Daily News | Jakarta – Sejak reformasi 1998, politik dan kekuasaan uang di Indonesia semakin merajalela. Di era kepemimpinan Megawati dan Susilo Bambang Yudhoyono (SBY), praktik ini memang ada, tetapi tidak sebrutal sekarang. Perubahan yang diinginkan rakyat pun semakin sulit tercapai di tengah arus politik uang yang deras.
Masyarakat luas mendambakan perubahan besar. Namun, tantangan muncul ketika politik uang menguasai hampir seluruh aspek kehidupan di Tanah Air. Dari lembaga-lembaga negara, aparat hukum, hingga keamanan, kekuasaan uang seakan menjadi pengendali utama.
Segala proses politik, seperti pilkada, pemilu, dan pilpres, kini tak luput dari intimidasi, pembagian sembako, hingga pembelian suara. Hal ini memunculkan pertanyaan, bagaimana agenda perubahan dapat terlaksana jika politik uang terus mendominasi?
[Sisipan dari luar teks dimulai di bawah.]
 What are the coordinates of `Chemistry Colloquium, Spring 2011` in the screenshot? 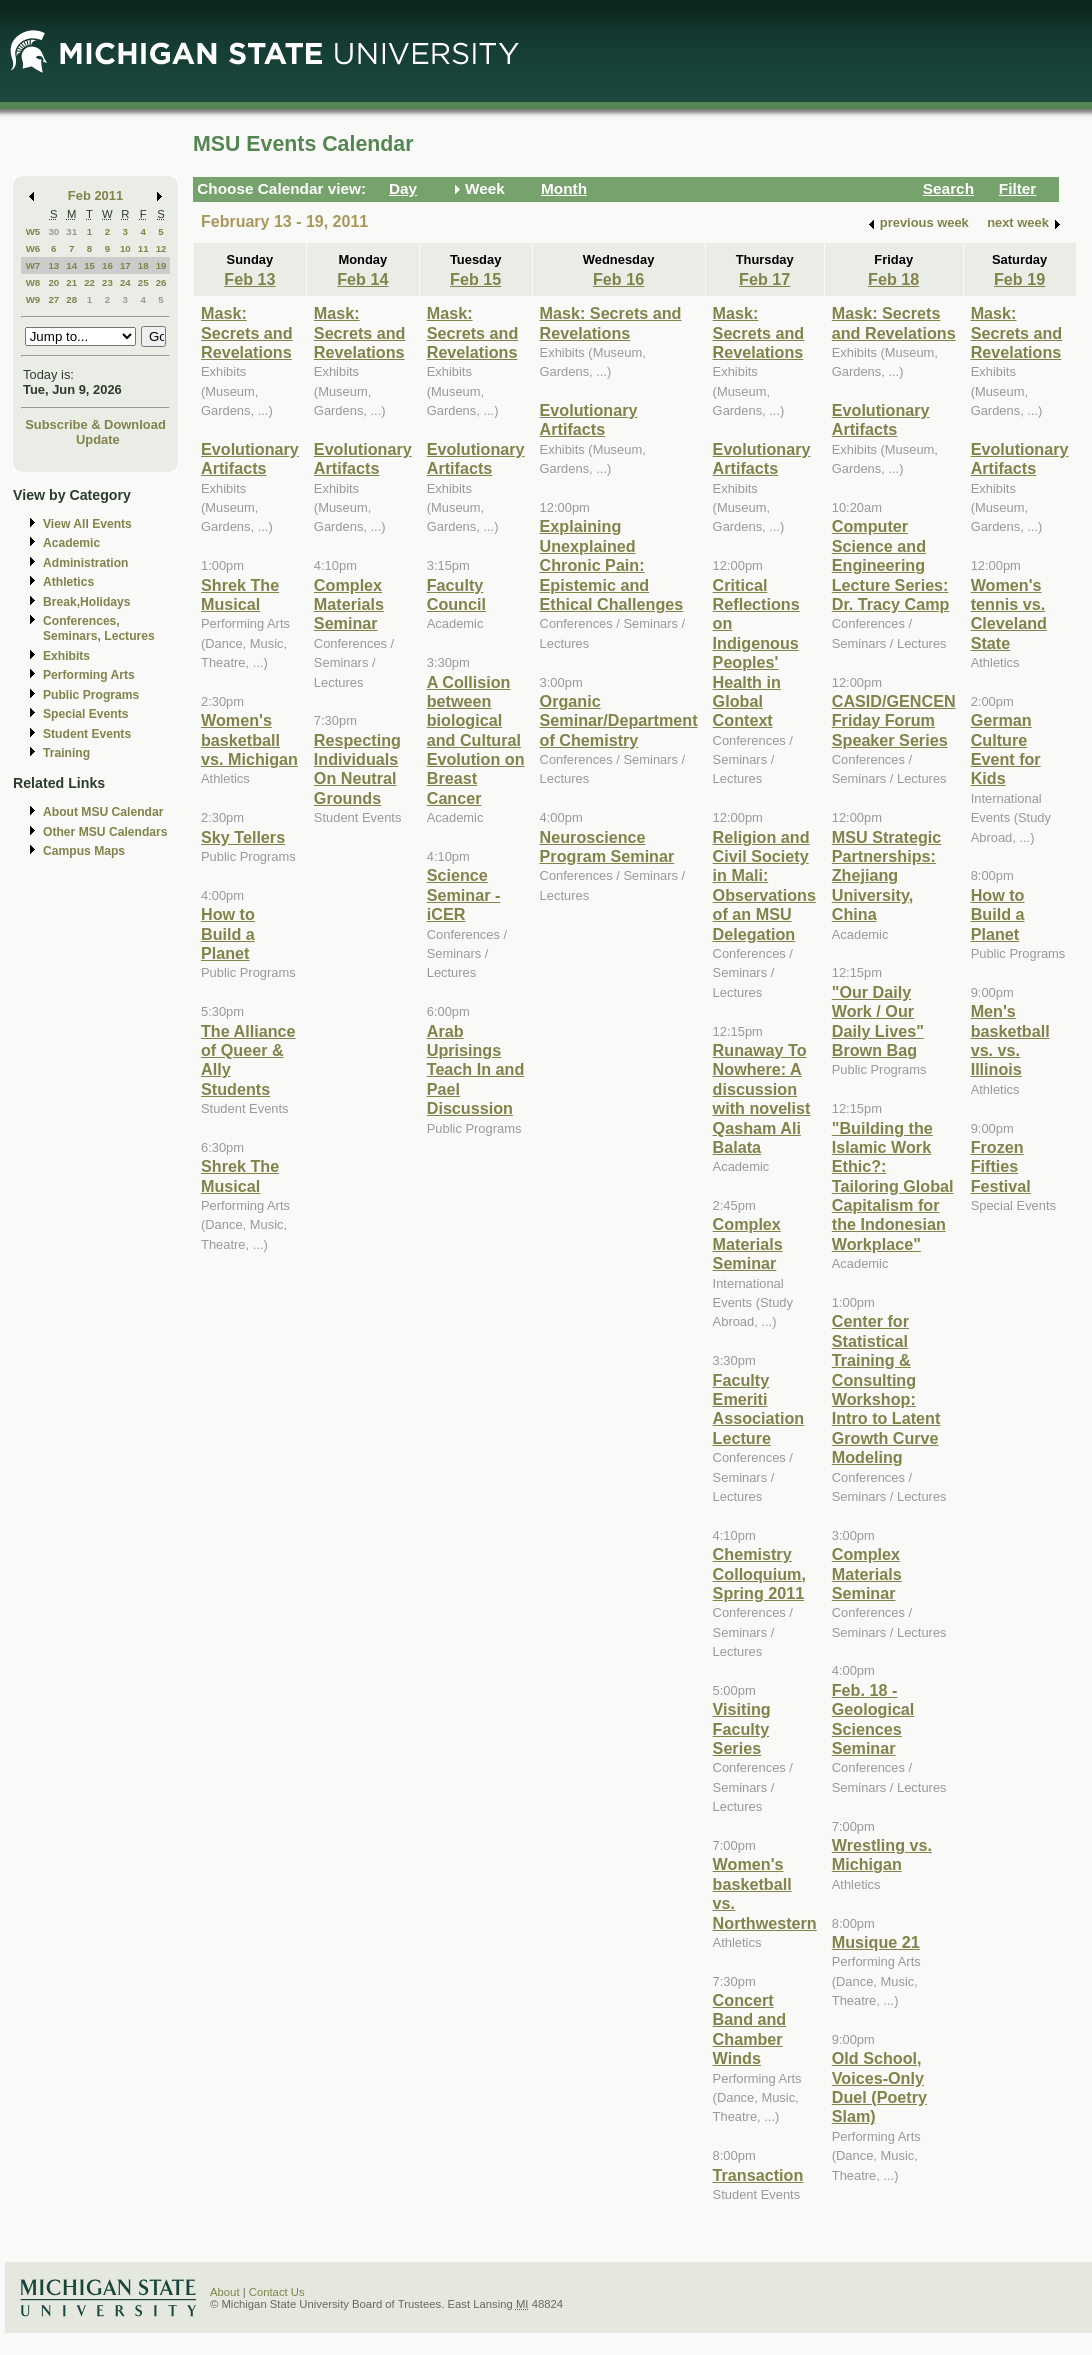 It's located at (759, 1573).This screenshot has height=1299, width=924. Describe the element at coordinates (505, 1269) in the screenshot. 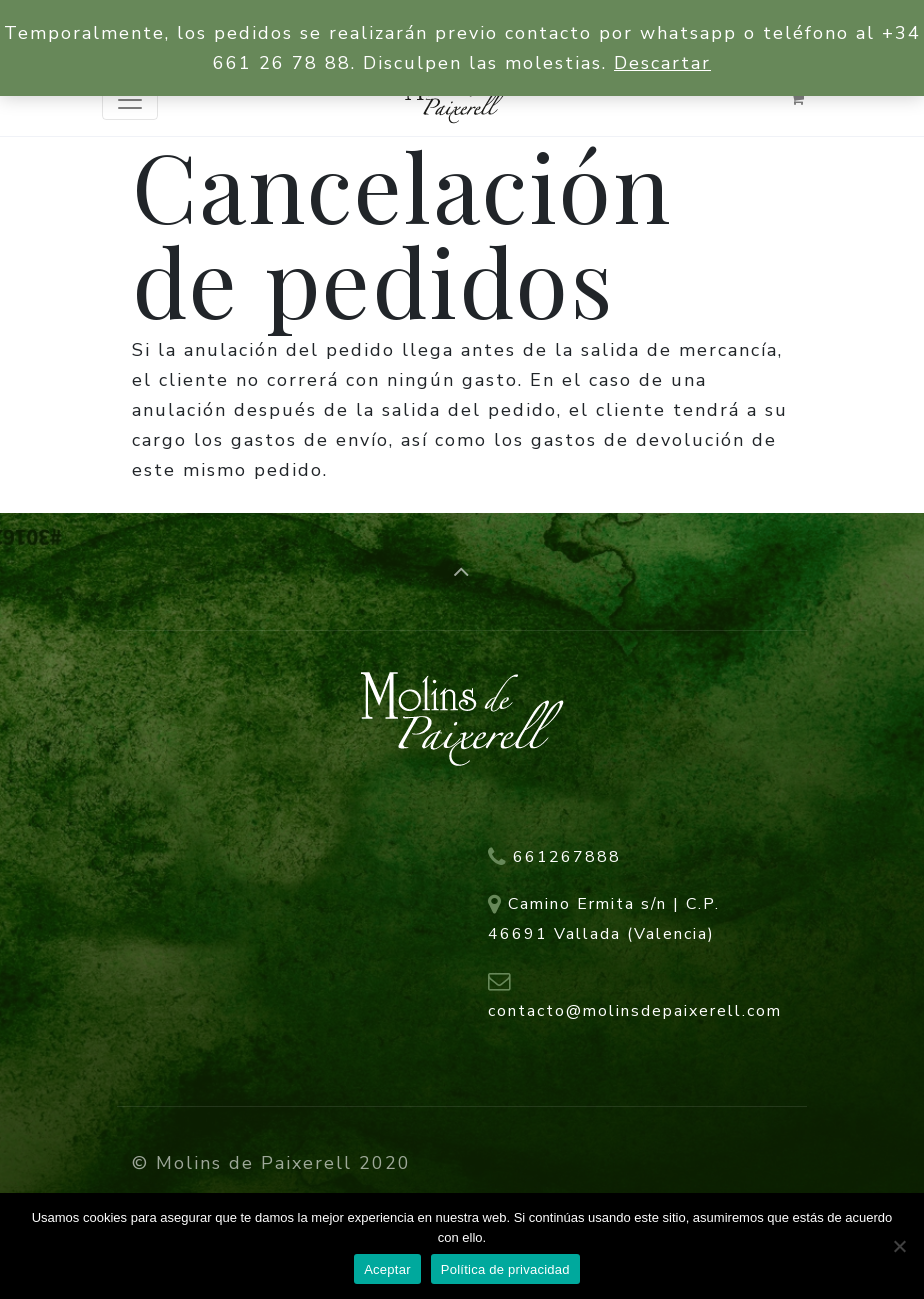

Pengamat politik Assoc. Prof. Dr. Khamim Zarkasih Putro, M.Si memberikan pandangan bahwa efektivitas pemilu sangat bergantung pada tingkat pendidikan dan kesadaran masyarakat. Jika masyarakat sudah maju, terdidik, dan memiliki pengetahuan yang cukup, mereka dapat mempertimbangkan pilihannya secara rasional.
Namun, di Indonesia, mayoritas masyarakat berpendidikan SMP ke bawah dan tersebar di wilayah yang luas. “Ini menyebabkan pemilu menjadi tidak efektif, bahkan memperbesar praktik transaksional yang semakin masif,” katanya saat dihubungi KBA News, Kamis, 10 Oktober 2024.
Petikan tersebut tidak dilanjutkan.